Geehrter Yumitori,
ich sehe schon, nicht-komplexe Posts sind nicht Dein Ding (mach weiter so).
Ich bin zwar christlich erzogen, aber kann dem ersten Testament, den nordischen Sagen und später der Kultur der japanischen Samurai (Zen-Buddhismus) mehr abgewinnen - vielleicht, weil ich mir nicht vorstellen kann, dass ein liebender Gott zulässt, dass einige seiner Schöpfungen anderer derselben Gattung mit Giftgas traktieren, …
Warum ein liebender Gott schreckliche Dinge zulässt, ist eine der allergrößten und schon immer allerdringlichsten Fragen, die gläubige Christen beschäftigt. Und es ist eben diese Frage, die seit je her Scharen von Menschen aus den Kirchen treibt.
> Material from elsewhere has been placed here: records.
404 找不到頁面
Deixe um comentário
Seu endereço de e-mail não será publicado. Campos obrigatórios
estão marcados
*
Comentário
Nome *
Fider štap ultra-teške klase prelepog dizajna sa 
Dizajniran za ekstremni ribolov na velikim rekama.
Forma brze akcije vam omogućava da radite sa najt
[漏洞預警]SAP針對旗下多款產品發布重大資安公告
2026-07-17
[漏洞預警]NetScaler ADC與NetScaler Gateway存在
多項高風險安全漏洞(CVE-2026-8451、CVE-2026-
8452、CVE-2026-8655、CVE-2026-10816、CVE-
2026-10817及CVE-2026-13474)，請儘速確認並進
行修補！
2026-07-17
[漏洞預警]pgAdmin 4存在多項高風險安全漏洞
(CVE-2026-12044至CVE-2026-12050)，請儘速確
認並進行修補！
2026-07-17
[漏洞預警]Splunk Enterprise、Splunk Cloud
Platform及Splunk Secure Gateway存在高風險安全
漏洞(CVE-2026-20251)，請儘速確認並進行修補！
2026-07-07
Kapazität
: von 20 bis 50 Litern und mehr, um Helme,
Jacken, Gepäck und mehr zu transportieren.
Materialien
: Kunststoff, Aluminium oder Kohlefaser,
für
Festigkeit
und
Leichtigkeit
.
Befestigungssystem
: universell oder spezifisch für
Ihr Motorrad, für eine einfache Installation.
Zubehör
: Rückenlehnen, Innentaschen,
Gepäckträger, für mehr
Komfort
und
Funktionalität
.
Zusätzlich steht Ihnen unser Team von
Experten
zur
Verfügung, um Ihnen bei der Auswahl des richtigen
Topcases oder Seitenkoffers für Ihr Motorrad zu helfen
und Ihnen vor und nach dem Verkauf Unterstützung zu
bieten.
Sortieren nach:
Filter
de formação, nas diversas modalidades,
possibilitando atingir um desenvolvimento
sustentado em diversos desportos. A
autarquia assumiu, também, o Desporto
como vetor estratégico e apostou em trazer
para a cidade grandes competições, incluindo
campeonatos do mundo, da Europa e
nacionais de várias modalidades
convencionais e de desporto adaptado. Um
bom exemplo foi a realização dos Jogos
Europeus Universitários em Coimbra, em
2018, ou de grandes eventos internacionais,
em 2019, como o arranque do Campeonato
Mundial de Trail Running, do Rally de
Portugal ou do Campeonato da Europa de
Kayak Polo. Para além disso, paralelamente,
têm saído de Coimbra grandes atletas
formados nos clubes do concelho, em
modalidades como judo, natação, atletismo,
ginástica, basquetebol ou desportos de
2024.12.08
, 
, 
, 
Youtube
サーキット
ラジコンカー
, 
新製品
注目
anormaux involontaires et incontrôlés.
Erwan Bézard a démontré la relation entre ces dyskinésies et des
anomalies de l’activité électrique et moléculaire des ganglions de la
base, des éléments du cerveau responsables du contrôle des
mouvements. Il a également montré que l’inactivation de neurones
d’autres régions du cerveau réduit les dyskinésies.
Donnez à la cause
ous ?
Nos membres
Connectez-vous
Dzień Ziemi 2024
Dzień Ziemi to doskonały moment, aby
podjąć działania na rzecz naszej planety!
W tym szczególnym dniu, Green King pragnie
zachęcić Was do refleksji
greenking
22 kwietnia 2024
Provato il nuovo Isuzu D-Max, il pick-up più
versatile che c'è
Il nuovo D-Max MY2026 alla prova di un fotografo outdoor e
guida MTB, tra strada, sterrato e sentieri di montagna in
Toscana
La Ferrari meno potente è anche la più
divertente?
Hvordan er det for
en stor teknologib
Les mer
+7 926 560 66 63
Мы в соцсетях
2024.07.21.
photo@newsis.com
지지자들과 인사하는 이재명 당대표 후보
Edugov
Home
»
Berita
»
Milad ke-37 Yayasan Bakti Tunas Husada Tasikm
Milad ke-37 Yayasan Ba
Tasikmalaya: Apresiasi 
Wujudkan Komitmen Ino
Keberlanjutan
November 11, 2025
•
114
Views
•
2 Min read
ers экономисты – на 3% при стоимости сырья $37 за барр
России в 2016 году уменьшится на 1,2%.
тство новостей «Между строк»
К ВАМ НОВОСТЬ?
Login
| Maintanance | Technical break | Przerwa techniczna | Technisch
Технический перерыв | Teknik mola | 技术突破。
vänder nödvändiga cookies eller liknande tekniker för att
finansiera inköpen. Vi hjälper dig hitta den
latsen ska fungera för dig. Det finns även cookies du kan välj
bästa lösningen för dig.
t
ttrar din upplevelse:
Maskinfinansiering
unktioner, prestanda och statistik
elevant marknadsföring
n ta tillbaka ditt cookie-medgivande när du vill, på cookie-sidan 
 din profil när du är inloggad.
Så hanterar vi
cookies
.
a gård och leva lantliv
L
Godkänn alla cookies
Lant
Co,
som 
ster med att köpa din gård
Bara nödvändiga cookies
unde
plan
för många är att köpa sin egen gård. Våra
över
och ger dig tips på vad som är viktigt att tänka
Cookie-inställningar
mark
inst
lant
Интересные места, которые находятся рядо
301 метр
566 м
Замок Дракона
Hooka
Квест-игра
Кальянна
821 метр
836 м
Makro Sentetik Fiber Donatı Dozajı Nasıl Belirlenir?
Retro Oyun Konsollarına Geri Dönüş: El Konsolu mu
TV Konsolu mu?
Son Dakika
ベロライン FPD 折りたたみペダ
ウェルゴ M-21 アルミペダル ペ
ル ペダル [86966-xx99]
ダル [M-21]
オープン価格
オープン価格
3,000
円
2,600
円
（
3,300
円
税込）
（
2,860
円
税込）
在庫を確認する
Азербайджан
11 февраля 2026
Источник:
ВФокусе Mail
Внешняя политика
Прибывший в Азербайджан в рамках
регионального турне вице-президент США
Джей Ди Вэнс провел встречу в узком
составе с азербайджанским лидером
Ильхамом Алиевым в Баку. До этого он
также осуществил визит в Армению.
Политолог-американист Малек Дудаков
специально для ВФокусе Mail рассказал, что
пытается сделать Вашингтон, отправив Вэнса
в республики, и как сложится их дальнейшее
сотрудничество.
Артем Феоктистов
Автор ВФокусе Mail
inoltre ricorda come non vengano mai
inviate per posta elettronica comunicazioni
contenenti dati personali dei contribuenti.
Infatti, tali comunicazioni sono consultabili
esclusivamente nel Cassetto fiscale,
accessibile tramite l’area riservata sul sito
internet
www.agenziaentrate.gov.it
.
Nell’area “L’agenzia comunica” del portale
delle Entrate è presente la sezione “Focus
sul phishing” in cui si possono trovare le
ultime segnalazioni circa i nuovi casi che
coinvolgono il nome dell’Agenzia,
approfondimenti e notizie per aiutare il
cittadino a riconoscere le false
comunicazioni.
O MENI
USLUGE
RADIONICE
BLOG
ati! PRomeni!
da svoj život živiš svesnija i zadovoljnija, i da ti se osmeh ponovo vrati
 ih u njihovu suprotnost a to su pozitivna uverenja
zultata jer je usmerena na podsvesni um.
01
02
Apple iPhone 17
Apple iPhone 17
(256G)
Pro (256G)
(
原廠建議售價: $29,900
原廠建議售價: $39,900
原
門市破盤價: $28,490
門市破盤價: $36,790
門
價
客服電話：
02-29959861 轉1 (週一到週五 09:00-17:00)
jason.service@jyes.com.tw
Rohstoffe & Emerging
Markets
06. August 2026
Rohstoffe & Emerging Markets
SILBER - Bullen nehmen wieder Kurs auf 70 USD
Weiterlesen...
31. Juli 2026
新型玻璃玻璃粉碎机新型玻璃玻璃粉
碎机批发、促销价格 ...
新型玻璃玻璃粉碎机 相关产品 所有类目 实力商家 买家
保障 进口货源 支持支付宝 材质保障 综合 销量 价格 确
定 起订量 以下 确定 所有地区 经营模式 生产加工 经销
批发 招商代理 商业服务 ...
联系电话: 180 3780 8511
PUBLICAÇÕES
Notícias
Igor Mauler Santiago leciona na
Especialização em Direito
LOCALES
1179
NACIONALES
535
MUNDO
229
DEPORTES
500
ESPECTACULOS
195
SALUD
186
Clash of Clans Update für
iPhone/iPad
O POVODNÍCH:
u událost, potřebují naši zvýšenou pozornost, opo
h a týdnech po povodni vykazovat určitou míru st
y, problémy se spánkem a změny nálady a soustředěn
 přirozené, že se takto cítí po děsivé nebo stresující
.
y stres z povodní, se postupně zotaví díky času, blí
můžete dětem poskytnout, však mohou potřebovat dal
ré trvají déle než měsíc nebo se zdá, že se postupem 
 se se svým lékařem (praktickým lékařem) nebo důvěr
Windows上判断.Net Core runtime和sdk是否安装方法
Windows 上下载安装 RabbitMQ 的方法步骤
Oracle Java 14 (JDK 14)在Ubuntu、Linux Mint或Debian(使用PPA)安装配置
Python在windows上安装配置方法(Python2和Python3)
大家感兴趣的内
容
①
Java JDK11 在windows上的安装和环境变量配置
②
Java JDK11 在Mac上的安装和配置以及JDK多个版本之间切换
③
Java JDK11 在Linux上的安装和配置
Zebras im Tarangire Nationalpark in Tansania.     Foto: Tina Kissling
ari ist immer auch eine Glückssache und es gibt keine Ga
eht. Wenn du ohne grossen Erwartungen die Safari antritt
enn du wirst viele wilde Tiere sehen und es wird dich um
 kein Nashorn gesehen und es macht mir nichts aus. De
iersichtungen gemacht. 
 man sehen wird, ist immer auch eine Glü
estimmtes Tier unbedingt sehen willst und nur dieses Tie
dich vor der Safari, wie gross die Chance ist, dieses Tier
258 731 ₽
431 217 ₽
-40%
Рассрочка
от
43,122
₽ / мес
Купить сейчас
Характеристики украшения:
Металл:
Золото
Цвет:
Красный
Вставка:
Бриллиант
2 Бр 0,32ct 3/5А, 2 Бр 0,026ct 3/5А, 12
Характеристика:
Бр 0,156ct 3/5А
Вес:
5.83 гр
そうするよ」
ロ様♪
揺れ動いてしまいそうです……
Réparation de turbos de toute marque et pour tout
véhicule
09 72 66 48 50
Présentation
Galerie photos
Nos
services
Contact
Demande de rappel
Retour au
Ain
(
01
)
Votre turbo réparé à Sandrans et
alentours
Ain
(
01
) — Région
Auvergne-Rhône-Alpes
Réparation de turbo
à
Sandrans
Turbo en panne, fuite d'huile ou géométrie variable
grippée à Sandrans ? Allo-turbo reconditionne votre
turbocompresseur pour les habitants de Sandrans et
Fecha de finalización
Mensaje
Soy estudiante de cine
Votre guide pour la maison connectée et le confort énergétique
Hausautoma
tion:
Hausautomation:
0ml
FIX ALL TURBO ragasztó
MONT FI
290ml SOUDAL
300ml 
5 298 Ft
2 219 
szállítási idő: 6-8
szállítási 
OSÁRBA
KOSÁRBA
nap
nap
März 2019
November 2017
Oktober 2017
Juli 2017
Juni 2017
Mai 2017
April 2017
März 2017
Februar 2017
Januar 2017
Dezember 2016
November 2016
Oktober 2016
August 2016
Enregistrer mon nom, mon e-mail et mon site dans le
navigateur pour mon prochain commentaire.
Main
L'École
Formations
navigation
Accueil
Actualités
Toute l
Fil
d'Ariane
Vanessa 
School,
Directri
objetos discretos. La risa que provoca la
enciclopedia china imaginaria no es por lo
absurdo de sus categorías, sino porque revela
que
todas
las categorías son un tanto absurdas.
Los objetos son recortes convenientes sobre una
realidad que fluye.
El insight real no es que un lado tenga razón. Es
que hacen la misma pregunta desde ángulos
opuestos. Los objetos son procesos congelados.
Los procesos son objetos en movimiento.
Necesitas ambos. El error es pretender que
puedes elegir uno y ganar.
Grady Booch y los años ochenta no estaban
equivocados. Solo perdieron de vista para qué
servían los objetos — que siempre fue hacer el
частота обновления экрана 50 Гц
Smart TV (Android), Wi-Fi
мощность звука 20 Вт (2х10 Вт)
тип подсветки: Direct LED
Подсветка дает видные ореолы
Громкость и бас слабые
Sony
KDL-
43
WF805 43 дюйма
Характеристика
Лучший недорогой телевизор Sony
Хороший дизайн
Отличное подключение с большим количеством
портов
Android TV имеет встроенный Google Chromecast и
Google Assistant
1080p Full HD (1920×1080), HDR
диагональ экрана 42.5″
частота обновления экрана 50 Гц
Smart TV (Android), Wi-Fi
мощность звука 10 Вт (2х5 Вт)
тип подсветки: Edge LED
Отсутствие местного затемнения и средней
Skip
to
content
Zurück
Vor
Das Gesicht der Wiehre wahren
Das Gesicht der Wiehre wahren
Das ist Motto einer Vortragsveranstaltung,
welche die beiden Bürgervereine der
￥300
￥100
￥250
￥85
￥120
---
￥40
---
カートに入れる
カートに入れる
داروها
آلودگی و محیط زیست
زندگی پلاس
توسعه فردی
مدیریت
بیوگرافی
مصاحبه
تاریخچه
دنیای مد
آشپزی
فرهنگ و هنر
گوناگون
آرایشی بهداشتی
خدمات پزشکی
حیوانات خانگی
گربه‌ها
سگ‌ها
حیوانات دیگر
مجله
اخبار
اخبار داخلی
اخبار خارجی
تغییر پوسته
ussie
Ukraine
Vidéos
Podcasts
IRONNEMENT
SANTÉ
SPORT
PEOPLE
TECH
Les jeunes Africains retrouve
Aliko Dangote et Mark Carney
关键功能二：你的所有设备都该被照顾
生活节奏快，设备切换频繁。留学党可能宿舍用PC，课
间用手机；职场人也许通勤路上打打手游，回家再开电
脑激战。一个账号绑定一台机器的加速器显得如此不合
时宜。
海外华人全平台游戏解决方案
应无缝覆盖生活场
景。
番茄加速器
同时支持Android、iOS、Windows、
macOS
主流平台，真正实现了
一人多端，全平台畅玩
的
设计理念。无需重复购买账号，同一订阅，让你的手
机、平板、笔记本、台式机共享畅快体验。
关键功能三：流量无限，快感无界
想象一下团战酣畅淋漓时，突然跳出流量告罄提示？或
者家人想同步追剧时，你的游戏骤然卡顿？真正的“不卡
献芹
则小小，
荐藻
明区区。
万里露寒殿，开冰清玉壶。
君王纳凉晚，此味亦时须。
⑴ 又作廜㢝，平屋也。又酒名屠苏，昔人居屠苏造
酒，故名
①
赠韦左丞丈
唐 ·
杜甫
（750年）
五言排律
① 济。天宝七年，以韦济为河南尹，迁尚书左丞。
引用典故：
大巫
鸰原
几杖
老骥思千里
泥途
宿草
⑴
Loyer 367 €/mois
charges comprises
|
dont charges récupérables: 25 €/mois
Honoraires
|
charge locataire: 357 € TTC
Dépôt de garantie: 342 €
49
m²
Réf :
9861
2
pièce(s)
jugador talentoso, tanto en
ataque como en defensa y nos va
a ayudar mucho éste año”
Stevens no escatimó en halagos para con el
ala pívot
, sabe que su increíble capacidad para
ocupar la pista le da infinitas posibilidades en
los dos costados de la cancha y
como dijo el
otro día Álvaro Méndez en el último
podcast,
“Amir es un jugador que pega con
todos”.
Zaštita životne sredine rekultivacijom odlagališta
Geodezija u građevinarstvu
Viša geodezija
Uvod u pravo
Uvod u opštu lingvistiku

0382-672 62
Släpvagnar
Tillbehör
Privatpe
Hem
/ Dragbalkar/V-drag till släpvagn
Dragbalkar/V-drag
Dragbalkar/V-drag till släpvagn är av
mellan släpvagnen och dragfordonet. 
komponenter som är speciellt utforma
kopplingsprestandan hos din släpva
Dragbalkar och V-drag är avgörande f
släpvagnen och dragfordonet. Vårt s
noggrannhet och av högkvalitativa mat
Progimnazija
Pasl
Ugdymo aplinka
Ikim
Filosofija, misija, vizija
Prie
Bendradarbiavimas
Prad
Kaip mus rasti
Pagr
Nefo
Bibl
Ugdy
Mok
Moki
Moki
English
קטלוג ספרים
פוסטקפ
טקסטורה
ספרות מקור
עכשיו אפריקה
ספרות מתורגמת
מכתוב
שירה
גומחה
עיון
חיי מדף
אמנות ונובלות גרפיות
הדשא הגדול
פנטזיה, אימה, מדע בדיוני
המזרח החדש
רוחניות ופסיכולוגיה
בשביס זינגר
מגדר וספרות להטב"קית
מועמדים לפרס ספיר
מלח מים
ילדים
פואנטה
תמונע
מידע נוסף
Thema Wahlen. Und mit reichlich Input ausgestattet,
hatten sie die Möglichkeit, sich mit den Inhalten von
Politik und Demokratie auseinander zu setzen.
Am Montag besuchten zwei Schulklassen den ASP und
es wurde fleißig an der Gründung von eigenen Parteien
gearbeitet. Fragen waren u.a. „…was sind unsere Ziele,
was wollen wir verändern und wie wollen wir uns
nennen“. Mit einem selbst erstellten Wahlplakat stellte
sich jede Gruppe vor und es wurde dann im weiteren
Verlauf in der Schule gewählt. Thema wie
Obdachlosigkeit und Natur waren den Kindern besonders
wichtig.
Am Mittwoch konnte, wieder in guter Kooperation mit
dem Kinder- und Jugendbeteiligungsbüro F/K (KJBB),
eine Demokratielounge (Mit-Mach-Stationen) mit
Wie ist es bei Dir? Hast Du tatsächlich deshalb das Christentum verlassen, weil Du Dir einen liebend Gott nicht vorstellen kannst?
Ist es wirklich so viel bequemer, sich einer Religion oder Weltanschauung zuzuwenden, in der ein liebender Gott erst gar nicht vorkommt?
Hast Du die Bequemlichkeit der Auseinandersetzung mit einem liebenden Gott vorgezogen?
Das sind natürlich Fragen, die gemein und hinterhältig klingen. Deswegen äußere ich sie meist nicht. Dass ich sie Dir stelle (wenn auch nur rhetorisch) ist sozusagen ein Kompliment.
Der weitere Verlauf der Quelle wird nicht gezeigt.